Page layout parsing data

____________

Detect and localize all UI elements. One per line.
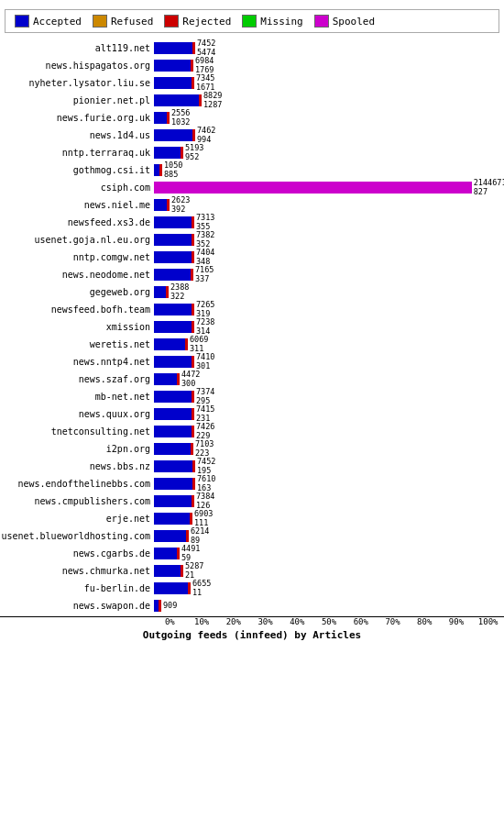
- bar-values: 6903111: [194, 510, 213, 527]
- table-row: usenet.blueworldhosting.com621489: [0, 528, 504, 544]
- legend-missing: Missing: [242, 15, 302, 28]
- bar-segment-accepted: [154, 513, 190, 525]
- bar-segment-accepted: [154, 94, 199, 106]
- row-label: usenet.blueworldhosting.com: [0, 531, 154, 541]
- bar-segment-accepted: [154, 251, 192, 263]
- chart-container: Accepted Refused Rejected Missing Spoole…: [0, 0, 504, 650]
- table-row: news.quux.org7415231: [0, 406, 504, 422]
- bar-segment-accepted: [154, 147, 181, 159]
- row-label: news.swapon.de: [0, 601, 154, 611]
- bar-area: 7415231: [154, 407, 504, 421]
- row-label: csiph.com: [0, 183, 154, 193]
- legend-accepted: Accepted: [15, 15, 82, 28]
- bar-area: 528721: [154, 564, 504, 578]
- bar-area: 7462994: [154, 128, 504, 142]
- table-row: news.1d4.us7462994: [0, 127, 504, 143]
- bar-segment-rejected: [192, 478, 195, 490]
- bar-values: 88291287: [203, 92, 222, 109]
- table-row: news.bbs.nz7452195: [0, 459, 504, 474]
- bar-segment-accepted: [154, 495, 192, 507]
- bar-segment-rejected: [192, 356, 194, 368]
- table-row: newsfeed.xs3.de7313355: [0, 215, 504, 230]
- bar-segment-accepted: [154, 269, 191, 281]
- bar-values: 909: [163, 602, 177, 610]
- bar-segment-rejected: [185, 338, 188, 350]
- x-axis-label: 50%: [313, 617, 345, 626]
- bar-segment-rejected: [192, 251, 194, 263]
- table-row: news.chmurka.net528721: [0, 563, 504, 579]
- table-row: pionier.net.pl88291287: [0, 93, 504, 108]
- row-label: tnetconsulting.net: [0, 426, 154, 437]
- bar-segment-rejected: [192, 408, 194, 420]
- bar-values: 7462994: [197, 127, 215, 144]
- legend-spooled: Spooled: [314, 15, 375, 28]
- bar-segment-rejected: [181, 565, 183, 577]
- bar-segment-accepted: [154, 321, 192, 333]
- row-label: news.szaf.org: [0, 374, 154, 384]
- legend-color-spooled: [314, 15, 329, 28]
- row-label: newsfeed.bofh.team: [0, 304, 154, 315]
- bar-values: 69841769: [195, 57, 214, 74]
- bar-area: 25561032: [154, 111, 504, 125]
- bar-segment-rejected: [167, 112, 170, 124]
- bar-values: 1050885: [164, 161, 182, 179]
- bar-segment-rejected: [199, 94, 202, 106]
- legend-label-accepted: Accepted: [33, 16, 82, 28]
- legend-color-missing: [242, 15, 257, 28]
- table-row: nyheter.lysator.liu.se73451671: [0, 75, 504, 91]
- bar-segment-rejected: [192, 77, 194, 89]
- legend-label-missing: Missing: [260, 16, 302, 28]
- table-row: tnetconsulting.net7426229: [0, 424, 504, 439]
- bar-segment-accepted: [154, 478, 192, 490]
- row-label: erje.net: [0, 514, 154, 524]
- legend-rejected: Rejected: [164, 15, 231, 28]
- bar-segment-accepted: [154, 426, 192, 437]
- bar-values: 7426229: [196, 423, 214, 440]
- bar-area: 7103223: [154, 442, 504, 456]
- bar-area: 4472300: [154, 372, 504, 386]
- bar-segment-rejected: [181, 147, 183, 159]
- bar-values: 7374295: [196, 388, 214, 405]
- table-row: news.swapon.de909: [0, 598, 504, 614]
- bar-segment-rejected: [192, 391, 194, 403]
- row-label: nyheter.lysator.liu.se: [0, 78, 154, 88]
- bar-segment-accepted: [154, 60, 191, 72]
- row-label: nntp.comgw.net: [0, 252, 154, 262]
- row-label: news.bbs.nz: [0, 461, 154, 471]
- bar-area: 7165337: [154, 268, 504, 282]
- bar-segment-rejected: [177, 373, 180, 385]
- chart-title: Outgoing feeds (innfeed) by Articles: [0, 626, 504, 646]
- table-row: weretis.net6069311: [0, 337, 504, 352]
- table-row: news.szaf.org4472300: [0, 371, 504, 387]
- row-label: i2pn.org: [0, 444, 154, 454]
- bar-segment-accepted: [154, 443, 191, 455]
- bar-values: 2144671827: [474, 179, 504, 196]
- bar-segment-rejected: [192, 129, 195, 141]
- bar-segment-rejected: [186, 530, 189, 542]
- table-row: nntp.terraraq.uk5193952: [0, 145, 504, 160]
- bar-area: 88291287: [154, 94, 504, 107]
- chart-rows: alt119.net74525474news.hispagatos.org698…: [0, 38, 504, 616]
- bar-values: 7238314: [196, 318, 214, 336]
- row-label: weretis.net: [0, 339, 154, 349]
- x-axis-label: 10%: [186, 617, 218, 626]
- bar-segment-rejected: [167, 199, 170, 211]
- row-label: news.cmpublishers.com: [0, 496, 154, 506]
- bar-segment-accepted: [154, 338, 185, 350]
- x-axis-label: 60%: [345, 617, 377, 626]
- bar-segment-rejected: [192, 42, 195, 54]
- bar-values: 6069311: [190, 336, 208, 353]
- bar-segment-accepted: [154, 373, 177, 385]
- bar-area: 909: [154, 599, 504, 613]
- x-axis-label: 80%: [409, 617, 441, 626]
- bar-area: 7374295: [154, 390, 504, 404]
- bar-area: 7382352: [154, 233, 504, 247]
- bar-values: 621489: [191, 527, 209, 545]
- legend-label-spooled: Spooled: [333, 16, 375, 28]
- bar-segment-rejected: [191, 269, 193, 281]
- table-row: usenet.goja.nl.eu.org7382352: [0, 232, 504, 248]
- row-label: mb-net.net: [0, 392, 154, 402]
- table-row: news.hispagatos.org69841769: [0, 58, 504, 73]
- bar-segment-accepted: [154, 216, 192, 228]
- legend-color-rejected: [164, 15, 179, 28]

____________

*THE PROBLEM*: Your task is a word-for-word transcription of the entries, leaving out all pictures.

*TASK ANSWER*:
Detect and localize all UI elements. One per line.
- bar-values: 6903111: [194, 510, 213, 527]
- table-row: usenet.blueworldhosting.com621489: [0, 528, 504, 544]
- legend-missing: Missing: [242, 15, 302, 28]
- bar-segment-accepted: [154, 513, 190, 525]
- bar-segment-accepted: [154, 94, 199, 106]
- row-label: usenet.blueworldhosting.com: [0, 531, 154, 541]
- bar-segment-accepted: [154, 251, 192, 263]
- chart-container: Accepted Refused Rejected Missing Spoole…: [0, 0, 504, 650]
- table-row: news.quux.org7415231: [0, 406, 504, 422]
- bar-segment-accepted: [154, 147, 181, 159]
- row-label: news.swapon.de: [0, 601, 154, 611]
- bar-area: 7415231: [154, 407, 504, 421]
- row-label: csiph.com: [0, 183, 154, 193]
- legend-accepted: Accepted: [15, 15, 82, 28]
- bar-area: 528721: [154, 564, 504, 578]
- bar-area: 7462994: [154, 128, 504, 142]
- table-row: news.1d4.us7462994: [0, 127, 504, 143]
- bar-segment-rejected: [192, 478, 195, 490]
- bar-values: 88291287: [203, 92, 222, 109]
- table-row: news.bbs.nz7452195: [0, 459, 504, 474]
- bar-segment-accepted: [154, 495, 192, 507]
- bar-segment-rejected: [192, 356, 194, 368]
- table-row: newsfeed.xs3.de7313355: [0, 215, 504, 230]
- bar-segment-accepted: [154, 269, 191, 281]
- bar-values: 909: [163, 602, 177, 610]
- bar-segment-rejected: [185, 338, 188, 350]
- x-axis-label: 50%: [313, 617, 345, 626]
- bar-segment-rejected: [192, 251, 194, 263]
- table-row: news.chmurka.net528721: [0, 563, 504, 579]
- table-row: pionier.net.pl88291287: [0, 93, 504, 108]
- row-label: tnetconsulting.net: [0, 426, 154, 437]
- bar-segment-rejected: [192, 408, 194, 420]
- bar-values: 7462994: [197, 127, 215, 144]
- legend-spooled: Spooled: [314, 15, 375, 28]
- bar-segment-rejected: [181, 565, 183, 577]
- bar-segment-accepted: [154, 321, 192, 333]
- row-label: news.szaf.org: [0, 374, 154, 384]
- legend-color-spooled: [314, 15, 329, 28]
- row-label: newsfeed.bofh.team: [0, 304, 154, 315]
- bar-values: 69841769: [195, 57, 214, 74]
- bar-area: 25561032: [154, 111, 504, 125]
- bar-segment-rejected: [167, 112, 170, 124]
- bar-values: 1050885: [164, 161, 182, 179]
- bar-segment-rejected: [199, 94, 202, 106]
- legend-label-accepted: Accepted: [33, 16, 82, 28]
- legend-color-missing: [242, 15, 257, 28]
- table-row: nyheter.lysator.liu.se73451671: [0, 75, 504, 91]
- bar-segment-rejected: [192, 77, 194, 89]
- legend-label-missing: Missing: [260, 16, 302, 28]
- table-row: tnetconsulting.net7426229: [0, 424, 504, 439]
- bar-segment-accepted: [154, 478, 192, 490]
- row-label: erje.net: [0, 514, 154, 524]
- legend-rejected: Rejected: [164, 15, 231, 28]
- bar-segment-accepted: [154, 426, 192, 437]
- bar-values: 7426229: [196, 423, 214, 440]
- bar-area: 7103223: [154, 442, 504, 456]
- bar-area: 4472300: [154, 372, 504, 386]
- bar-segment-rejected: [181, 147, 183, 159]
- bar-values: 7374295: [196, 388, 214, 405]
- table-row: news.swapon.de909: [0, 598, 504, 614]
- bar-segment-rejected: [192, 391, 194, 403]
- row-label: nyheter.lysator.liu.se: [0, 78, 154, 88]
- bar-segment-accepted: [154, 60, 191, 72]
- row-label: nntp.comgw.net: [0, 252, 154, 262]
- row-label: news.bbs.nz: [0, 461, 154, 471]
- bar-area: 7165337: [154, 268, 504, 282]
- bar-segment-rejected: [177, 373, 180, 385]
- chart-title: Outgoing feeds (innfeed) by Articles: [0, 626, 504, 646]
- table-row: weretis.net6069311: [0, 337, 504, 352]
- table-row: news.szaf.org4472300: [0, 371, 504, 387]
- row-label: i2pn.org: [0, 444, 154, 454]
- bar-segment-accepted: [154, 443, 191, 455]
- bar-values: 2144671827: [474, 179, 504, 196]
- bar-segment-rejected: [192, 129, 195, 141]
- bar-segment-rejected: [186, 530, 189, 542]
- table-row: nntp.terraraq.uk5193952: [0, 145, 504, 160]
- bar-area: 88291287: [154, 94, 504, 107]
- chart-rows: alt119.net74525474news.hispagatos.org698…: [0, 38, 504, 616]
- bar-values: 7238314: [196, 318, 214, 336]
- row-label: weretis.net: [0, 339, 154, 349]
- x-axis-label: 10%: [186, 617, 218, 626]
- bar-segment-rejected: [167, 199, 170, 211]
- row-label: news.cmpublishers.com: [0, 496, 154, 506]
- bar-segment-accepted: [154, 338, 185, 350]
- x-axis-label: 60%: [345, 617, 377, 626]
- bar-segment-rejected: [192, 42, 195, 54]
- bar-values: 6069311: [190, 336, 208, 353]
- bar-segment-accepted: [154, 373, 177, 385]
- bar-area: 909: [154, 599, 504, 613]
- x-axis-label: 80%: [409, 617, 441, 626]
- bar-area: 7374295: [154, 390, 504, 404]
- bar-area: 7382352: [154, 233, 504, 247]
- bar-values: 621489: [191, 527, 209, 545]
- legend-label-spooled: Spooled: [333, 16, 375, 28]
- bar-segment-rejected: [191, 269, 193, 281]
- table-row: usenet.goja.nl.eu.org7382352: [0, 232, 504, 248]
- row-label: mb-net.net: [0, 392, 154, 402]
- table-row: news.hispagatos.org69841769: [0, 58, 504, 73]
- bar-segment-accepted: [154, 216, 192, 228]
- legend-color-rejected: [164, 15, 179, 28]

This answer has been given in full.